/---

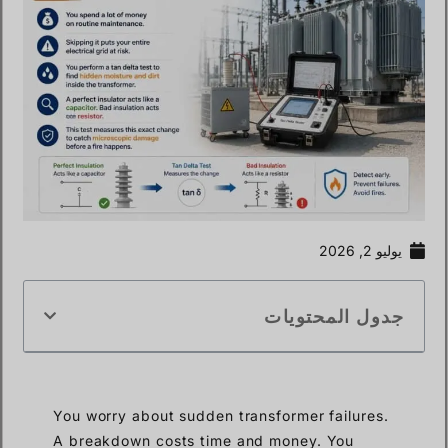
يوليو 2, 2026
جدول المحتويات
You worry about sudden transformer failures.
A breakdown costs time and money. You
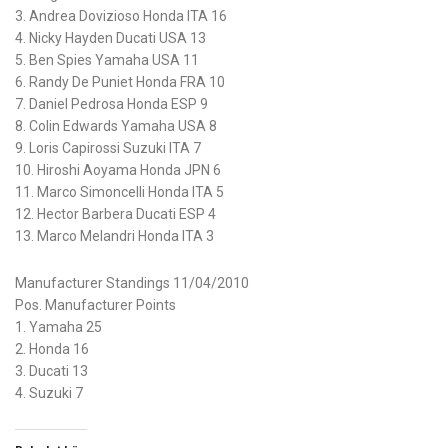
3. Andrea Dovizioso Honda ITA 16
4. Nicky Hayden Ducati USA 13
5. Ben Spies Yamaha USA 11
6. Randy De Puniet Honda FRA 10
7. Daniel Pedrosa Honda ESP 9
8. Colin Edwards Yamaha USA 8
9. Loris Capirossi Suzuki ITA 7
10. Hiroshi Aoyama Honda JPN 6
11. Marco Simoncelli Honda ITA 5
12. Hector Barbera Ducati ESP 4
13. Marco Melandri Honda ITA 3
Manufacturer Standings 11/04/2010
Pos. Manufacturer Points
1. Yamaha 25
2. Honda 16
3. Ducati 13
4. Suzuki 7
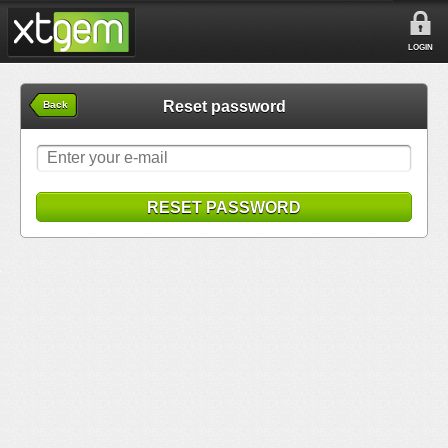
LOGIN
Reset password
Back
RESET PASSWORD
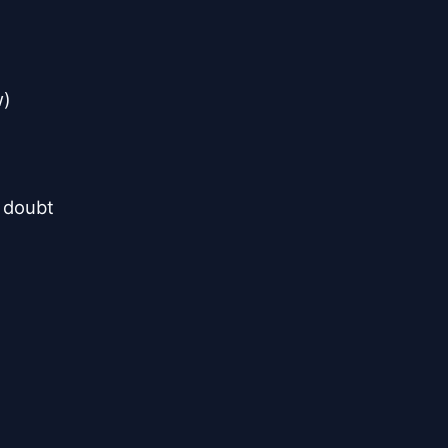
)

 doubt
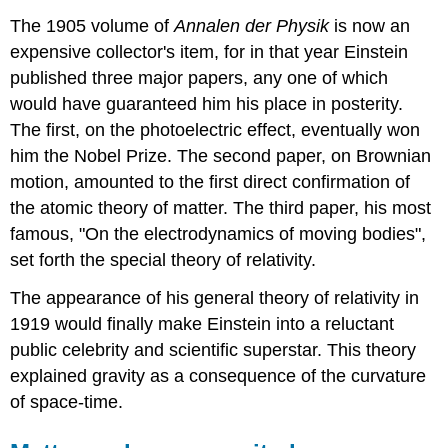
The 1905 volume of
Annalen der Physik
is now an
expensive collector's item, for in that year Einstein
published three major papers, any one of which
would have guaranteed him his place in posterity.
The first, on the photoelectric effect, eventually won
him the Nobel Prize. The second paper, on Brownian
motion, amounted to the first direct confirmation of
the atomic theory of matter. The third paper, his most
famous, "On the electrodynamics of moving bodies",
set forth the special theory of relativity.
The appearance of his general theory of relativity in
1919 would finally make Einstein into a reluctant
public celebrity and scientific superstar. This theory
explained gravity as a consequence of the curvature
of space-time.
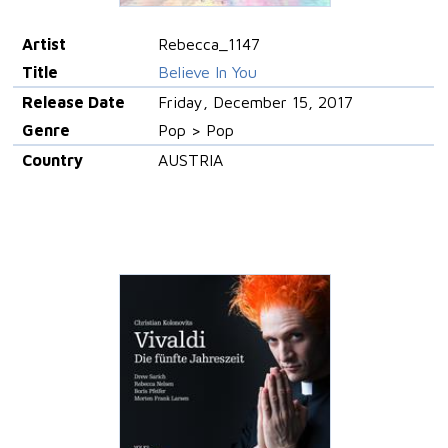
Artist
Rebecca_1147
Title
Believe In You
Release Date
Friday, December 15, 2017
Genre
Pop > Pop
Country
AUSTRIA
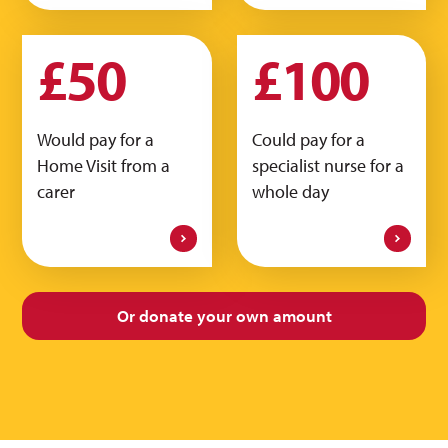
£50
£100
Would pay for a
Could pay for a
Home Visit from a
specialist nurse for a
carer
whole day
Or donate your
own amount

\---

> Task statement
From the first line of the listing above, repeat every line through the one holding "9. Loris Capirossi Suzuki ITA 7". Both ends count, and pictures stay out.

> Answer to this task
يوليو 2, 2026
جدول المحتويات
You worry about sudden transformer failures.
A breakdown costs time and money. You
3. Andrea Dovizioso Honda ITA 16
4. Nicky Hayden Ducati USA 13
5. Ben Spies Yamaha USA 11
6. Randy De Puniet Honda FRA 10
7. Daniel Pedrosa Honda ESP 9
8. Colin Edwards Yamaha USA 8
9. Loris Capirossi Suzuki ITA 7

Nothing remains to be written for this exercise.